Stella Benson

Author

  • Born: January 6, 1892
  • Birthplace: Much Wenlock, Shropshire, England
  • Died: December 6, 1933
  • Place of death: Hongay, Tongking, China

Biography

Stella Benson was born in Shropshire, England, in 1892, to Ralph Beaumont Benson and Caroline Essex Benson. A sickly child, she (and many other wealthy women of her time) received much of her care from nannies and was educated primarily at home. Despite ill health, she enjoyed travel and set sail for the West Indies in 1913. Since the idea of women earning money was still somewhat offensive in social circles, she passed her time working for the Charity Organization Society. Benson lived a somewhat eccentric life for the times. A suffragette, she owned a London shop in Hoxton between 1913 and 1917 and moved to Berkeley, California, at the end of World War I. She lived there between 1918 and 1920 and wrote Living Alone in 1919. The following year she took up residence in China, the setting for many of her novels, and she lived there until 1933. In China she met and married James Carew O’Gorman Anderson. She also traveled to Russia and Japan.

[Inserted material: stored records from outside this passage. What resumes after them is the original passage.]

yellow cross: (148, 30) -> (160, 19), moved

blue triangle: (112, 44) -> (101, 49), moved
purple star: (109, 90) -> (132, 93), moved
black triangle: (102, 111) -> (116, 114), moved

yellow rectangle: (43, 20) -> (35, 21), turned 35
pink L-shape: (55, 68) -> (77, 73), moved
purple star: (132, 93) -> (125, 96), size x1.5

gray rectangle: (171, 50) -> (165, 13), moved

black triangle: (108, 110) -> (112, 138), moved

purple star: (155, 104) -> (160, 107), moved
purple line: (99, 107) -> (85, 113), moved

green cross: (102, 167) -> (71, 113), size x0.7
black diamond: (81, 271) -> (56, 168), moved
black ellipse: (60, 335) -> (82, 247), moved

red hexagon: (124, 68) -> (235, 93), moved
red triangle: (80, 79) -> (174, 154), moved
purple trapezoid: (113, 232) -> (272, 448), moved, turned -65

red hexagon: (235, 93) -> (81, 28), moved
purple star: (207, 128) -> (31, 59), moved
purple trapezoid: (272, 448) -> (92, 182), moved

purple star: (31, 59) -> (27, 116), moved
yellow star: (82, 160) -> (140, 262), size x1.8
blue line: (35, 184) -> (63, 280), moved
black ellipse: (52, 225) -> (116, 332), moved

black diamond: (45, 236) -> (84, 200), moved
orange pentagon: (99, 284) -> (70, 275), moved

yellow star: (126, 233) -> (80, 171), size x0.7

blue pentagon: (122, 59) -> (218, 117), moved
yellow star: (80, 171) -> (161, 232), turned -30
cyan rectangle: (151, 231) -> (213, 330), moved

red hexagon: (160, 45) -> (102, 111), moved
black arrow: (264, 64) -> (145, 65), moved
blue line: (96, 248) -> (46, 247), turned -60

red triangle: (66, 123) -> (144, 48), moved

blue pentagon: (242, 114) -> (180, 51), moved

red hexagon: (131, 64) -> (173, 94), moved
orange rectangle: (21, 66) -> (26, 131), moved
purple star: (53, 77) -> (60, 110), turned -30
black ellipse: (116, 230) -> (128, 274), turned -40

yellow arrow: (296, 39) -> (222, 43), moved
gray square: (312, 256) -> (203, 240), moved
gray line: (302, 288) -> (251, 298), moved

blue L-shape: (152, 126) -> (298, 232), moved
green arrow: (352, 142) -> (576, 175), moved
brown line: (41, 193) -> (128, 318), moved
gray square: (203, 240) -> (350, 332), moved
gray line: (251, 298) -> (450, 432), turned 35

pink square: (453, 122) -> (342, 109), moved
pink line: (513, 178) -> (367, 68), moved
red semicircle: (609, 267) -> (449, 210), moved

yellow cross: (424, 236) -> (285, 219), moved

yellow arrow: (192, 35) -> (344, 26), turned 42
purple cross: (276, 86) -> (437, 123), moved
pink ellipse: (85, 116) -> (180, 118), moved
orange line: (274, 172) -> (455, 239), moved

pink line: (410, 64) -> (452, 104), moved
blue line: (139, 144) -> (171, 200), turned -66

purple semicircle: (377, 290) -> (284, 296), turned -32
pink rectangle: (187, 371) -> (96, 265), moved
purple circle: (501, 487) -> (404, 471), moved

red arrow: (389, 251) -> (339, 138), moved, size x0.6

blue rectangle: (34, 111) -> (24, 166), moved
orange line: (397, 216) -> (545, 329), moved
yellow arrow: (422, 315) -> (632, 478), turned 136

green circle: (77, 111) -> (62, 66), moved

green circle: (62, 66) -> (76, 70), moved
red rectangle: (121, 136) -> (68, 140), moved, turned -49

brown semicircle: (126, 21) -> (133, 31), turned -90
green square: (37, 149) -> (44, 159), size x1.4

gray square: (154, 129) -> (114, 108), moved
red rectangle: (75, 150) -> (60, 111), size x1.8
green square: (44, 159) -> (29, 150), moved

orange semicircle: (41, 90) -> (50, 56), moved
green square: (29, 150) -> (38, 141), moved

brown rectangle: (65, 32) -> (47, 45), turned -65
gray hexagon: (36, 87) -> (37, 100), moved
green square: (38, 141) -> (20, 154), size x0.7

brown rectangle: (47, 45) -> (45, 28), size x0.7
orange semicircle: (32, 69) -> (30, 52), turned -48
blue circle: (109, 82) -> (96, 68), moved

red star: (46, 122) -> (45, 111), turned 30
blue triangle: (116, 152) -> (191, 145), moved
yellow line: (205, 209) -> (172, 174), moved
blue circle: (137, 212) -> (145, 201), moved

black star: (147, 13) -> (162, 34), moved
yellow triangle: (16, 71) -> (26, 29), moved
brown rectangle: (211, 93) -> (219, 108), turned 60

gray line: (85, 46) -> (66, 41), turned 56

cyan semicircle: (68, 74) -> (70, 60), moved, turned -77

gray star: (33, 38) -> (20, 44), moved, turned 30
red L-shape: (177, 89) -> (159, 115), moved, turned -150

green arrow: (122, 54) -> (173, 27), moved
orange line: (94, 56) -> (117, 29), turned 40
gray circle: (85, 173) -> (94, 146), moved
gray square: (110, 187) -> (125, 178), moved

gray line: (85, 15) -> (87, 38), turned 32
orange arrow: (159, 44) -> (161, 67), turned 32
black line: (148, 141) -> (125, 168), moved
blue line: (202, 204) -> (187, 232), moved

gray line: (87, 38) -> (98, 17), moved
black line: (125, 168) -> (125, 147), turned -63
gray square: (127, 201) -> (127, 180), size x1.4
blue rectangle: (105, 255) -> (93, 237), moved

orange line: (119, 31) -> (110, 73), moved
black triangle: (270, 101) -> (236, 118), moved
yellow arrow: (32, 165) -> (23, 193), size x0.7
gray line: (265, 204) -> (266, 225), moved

Often politically overt, Benson’s work often features strong young women intent on adventure. Her first novel, I Pose (1915) is witty and comic and features a suffragette who, after a life of adventure on the high seas and foreign lands, dies the death of a martyr when an explosive ignites upon her acceptance of a marriage proposal. Similarly, her 1917 This Is the End, in which Benson inserts some of her poetry, features a defiant heroine intent on fleeing her middle-class life to become a bus conductor. While responses to her first novels were mixed, her successful fourth novel The Poor Man, set in China, demonstrates her maturity as a writer and was very well received. Benson was also a travel writer. Her The Little World (1925) recounts stories set in China, Cambodia, Japan, and India; each of them illustrates some of the complexities of British colonial domination. In 1932, the Royal Society of Literature awarded her its A. C. Benson Silver Medal, and in 1932 she received the prestigious French Femina Vie-Heureuse prize. That same year, upon her return to England, Benson found herself a literary celebrity praised even by the likes of Virginia Woolf. She died the following year in China. Benson is remembered for her great humor and satirical wit as well as for her cunning ability to blend fantasy and reality. However, her great compassion for the human dilemma and her expression of serious social issues surrounding poverty, warfare, and colonialism underscore her comic expression.